╭─ Provided material
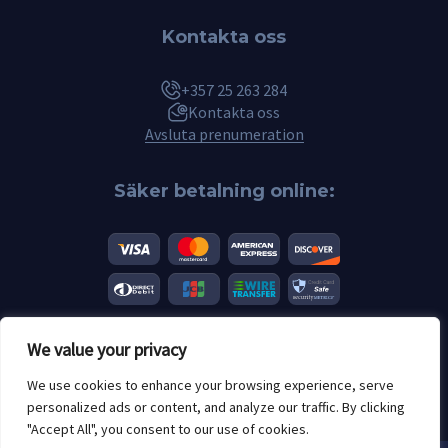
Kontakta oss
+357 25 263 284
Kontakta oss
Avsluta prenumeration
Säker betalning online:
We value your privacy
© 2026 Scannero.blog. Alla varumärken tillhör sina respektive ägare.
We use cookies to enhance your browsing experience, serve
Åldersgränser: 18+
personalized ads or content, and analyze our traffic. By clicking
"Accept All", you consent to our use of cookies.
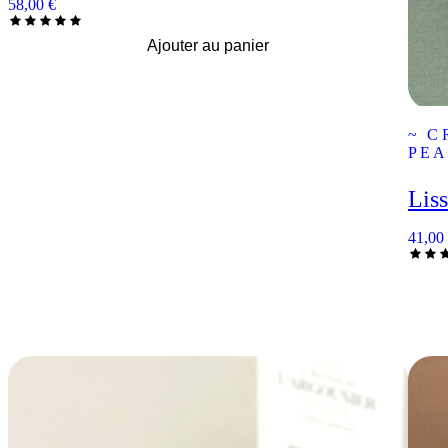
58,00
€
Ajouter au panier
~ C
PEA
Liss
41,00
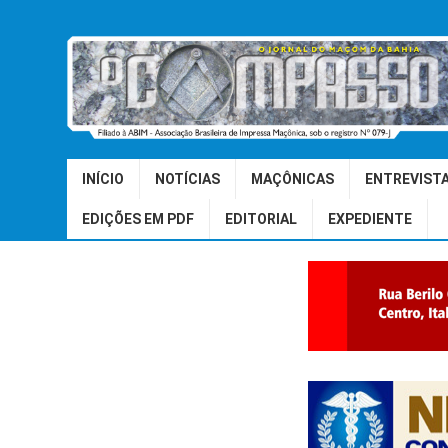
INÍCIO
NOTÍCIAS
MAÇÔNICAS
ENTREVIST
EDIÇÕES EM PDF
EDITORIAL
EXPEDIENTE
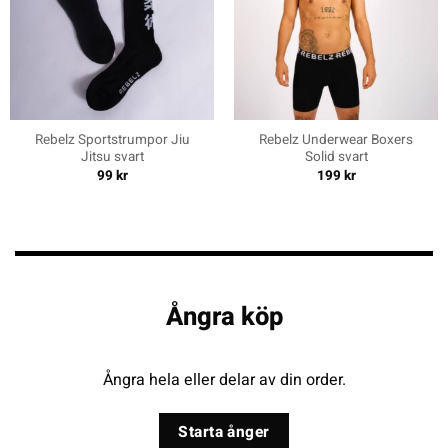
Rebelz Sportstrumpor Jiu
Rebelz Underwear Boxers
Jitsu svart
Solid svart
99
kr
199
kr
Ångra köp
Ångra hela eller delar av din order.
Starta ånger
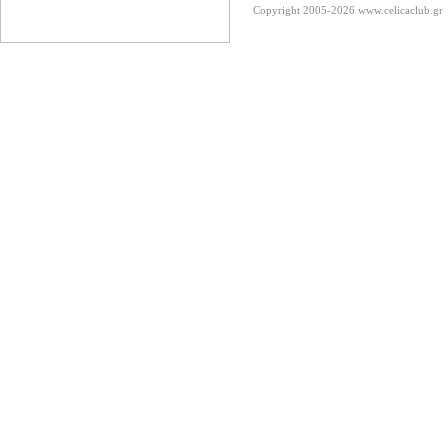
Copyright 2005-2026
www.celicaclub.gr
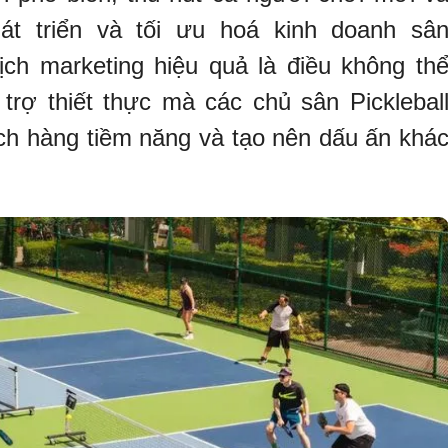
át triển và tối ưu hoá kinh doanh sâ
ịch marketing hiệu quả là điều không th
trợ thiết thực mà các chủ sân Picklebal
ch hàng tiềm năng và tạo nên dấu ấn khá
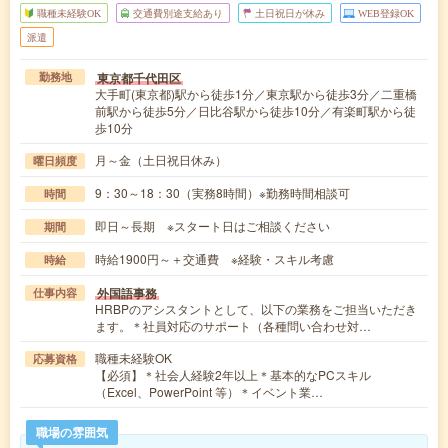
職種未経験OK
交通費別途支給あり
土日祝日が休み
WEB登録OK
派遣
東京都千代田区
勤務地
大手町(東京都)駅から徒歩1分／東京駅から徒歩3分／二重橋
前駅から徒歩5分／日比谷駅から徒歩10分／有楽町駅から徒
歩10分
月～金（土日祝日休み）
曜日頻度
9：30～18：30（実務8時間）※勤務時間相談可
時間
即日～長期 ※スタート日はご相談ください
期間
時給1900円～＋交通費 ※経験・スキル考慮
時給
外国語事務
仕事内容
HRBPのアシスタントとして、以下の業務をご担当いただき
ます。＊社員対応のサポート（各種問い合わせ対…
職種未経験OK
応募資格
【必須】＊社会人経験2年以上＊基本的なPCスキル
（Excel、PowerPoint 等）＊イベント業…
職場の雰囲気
╰─
Pull out the lines above in which the word "Rebelz" appears.

Rebelz Sportstrumpor Jiu
Rebelz Underwear Boxers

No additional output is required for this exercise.